[Saved data entries]
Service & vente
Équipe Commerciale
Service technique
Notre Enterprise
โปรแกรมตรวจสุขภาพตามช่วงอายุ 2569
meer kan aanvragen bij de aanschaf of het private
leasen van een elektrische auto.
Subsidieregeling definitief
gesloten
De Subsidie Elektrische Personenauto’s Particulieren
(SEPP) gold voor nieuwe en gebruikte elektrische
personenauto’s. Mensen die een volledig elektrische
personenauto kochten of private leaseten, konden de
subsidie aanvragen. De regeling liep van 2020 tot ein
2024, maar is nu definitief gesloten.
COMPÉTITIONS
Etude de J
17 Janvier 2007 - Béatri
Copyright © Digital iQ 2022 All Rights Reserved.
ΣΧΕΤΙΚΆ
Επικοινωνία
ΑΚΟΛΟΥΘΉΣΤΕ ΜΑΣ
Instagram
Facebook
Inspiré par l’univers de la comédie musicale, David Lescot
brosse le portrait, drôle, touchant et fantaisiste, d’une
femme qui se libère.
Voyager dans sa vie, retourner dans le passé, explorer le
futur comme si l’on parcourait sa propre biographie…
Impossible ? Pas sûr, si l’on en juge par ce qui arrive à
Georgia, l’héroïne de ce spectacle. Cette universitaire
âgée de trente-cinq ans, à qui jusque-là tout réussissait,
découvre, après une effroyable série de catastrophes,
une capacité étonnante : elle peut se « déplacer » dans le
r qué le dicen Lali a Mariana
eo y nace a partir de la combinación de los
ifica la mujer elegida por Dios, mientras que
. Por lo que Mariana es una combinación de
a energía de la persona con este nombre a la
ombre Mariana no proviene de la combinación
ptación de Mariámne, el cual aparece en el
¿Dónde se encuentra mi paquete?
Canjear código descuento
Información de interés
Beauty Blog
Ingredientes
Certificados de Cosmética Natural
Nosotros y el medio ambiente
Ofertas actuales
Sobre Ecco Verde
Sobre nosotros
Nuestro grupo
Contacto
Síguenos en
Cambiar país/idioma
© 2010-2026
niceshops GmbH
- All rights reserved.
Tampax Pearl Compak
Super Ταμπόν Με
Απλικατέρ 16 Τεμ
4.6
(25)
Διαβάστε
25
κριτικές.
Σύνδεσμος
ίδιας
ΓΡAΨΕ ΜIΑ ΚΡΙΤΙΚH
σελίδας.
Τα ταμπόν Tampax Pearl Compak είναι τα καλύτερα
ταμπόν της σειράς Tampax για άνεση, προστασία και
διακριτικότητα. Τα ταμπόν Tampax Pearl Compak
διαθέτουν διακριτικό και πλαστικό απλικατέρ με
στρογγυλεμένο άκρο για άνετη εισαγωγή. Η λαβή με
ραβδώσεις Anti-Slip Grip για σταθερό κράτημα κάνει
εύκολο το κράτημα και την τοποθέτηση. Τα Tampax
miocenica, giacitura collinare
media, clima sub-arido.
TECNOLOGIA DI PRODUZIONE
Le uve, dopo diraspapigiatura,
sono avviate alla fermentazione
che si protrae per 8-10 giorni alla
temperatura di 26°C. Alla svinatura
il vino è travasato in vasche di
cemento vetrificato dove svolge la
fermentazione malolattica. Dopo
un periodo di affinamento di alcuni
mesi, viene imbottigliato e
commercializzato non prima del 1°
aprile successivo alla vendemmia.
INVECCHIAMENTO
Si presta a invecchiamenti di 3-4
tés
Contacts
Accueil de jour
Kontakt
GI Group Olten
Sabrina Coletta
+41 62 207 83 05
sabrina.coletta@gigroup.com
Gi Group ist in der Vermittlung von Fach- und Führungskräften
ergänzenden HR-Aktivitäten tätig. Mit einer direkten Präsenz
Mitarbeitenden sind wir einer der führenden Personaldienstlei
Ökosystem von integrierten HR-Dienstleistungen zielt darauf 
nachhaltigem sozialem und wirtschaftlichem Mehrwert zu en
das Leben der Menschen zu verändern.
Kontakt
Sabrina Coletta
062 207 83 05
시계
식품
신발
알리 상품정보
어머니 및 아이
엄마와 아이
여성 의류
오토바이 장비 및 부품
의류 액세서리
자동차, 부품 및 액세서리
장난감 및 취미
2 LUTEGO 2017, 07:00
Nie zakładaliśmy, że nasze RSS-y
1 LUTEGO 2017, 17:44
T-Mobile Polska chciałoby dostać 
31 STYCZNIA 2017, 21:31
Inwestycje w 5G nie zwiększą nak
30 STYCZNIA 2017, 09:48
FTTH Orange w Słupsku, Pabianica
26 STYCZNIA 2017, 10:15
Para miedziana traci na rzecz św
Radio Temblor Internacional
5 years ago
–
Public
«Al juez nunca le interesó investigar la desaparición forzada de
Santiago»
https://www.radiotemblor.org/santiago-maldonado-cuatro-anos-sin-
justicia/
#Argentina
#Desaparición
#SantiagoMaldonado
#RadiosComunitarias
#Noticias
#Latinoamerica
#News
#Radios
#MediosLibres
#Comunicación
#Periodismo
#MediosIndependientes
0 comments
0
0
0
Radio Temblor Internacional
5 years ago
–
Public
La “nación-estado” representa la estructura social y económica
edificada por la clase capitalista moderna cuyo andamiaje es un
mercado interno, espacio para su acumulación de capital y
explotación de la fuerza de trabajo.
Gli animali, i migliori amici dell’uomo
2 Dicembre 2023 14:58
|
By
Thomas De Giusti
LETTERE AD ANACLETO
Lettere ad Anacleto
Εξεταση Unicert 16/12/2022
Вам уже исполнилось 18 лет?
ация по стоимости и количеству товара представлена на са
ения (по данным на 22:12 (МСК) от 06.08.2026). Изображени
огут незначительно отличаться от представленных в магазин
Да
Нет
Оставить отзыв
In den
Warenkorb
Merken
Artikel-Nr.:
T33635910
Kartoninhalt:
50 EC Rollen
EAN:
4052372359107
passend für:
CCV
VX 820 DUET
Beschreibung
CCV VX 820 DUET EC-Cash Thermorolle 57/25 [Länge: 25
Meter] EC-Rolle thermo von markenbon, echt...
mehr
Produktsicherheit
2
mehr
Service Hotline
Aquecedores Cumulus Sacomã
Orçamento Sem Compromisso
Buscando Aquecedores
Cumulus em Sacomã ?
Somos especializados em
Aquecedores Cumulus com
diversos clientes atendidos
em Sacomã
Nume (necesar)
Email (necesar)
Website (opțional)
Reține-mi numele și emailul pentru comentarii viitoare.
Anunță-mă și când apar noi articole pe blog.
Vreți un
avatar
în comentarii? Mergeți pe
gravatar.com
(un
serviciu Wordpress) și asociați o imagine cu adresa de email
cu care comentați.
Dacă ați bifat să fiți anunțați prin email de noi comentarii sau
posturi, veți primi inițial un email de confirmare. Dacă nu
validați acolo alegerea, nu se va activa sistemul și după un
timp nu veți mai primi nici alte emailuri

**Task to complete:** What do the lines above say from the one containing "découvre, après une" down to the one containing "Ingredientes"? Return them exactly, both end lines included, and only them.

**Solution to this exercise:**
découvre, après une effroyable série de catastrophes,
une capacité étonnante : elle peut se « déplacer » dans le
r qué le dicen Lali a Mariana
eo y nace a partir de la combinación de los
ifica la mujer elegida por Dios, mientras que
. Por lo que Mariana es una combinación de
a energía de la persona con este nombre a la
ombre Mariana no proviene de la combinación
ptación de Mariámne, el cual aparece en el
¿Dónde se encuentra mi paquete?
Canjear código descuento
Información de interés
Beauty Blog
Ingredientes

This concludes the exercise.